**What to produce**
What is needed is a verbatim copy of every record below, with the pictures left out.

**Exercise input**
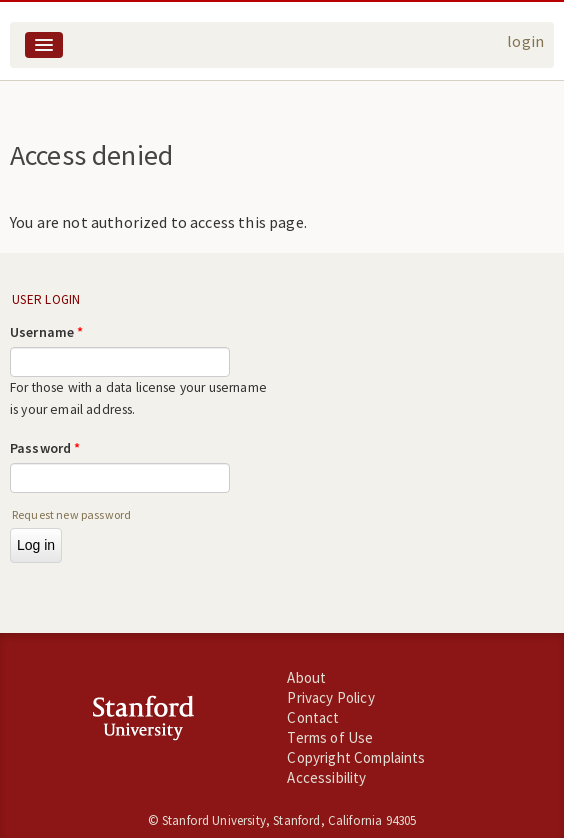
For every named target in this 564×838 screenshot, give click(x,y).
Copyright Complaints (356, 757)
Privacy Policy (330, 697)
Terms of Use (330, 737)
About (306, 677)
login (525, 41)
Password (45, 448)
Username (47, 332)
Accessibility (326, 777)
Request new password (71, 514)
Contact (313, 717)
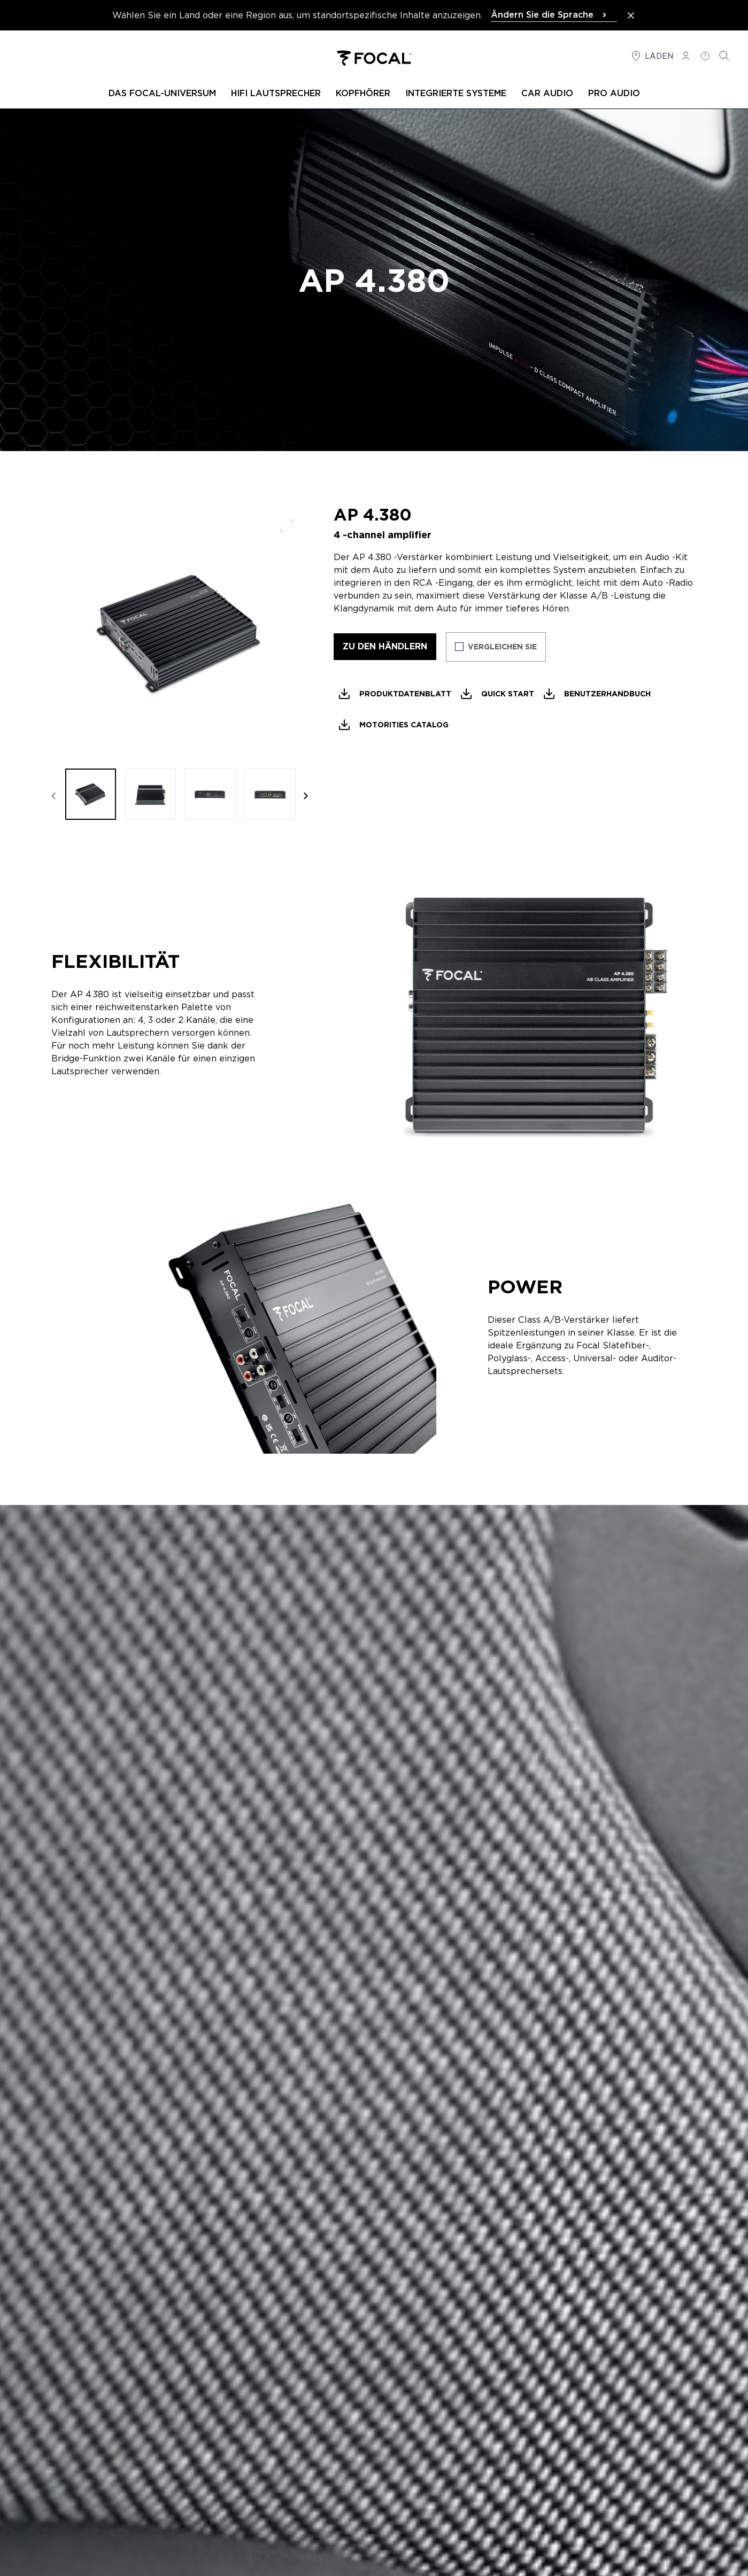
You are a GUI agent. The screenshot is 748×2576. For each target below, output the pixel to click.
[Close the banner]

**Answer area**
For every named target in this 564×838 screenshot, give click(x,y).
Copyright Complaints (356, 757)
Privacy Policy (330, 697)
Terms of Use (330, 737)
About (306, 677)
login (525, 41)
Password (45, 448)
Username (47, 332)
Accessibility (326, 777)
Request new password (71, 514)
Contact (313, 717)
You are a GUI agent. The screenshot is 748×2576. For each target below, output the pixel to click.
[Close the banner]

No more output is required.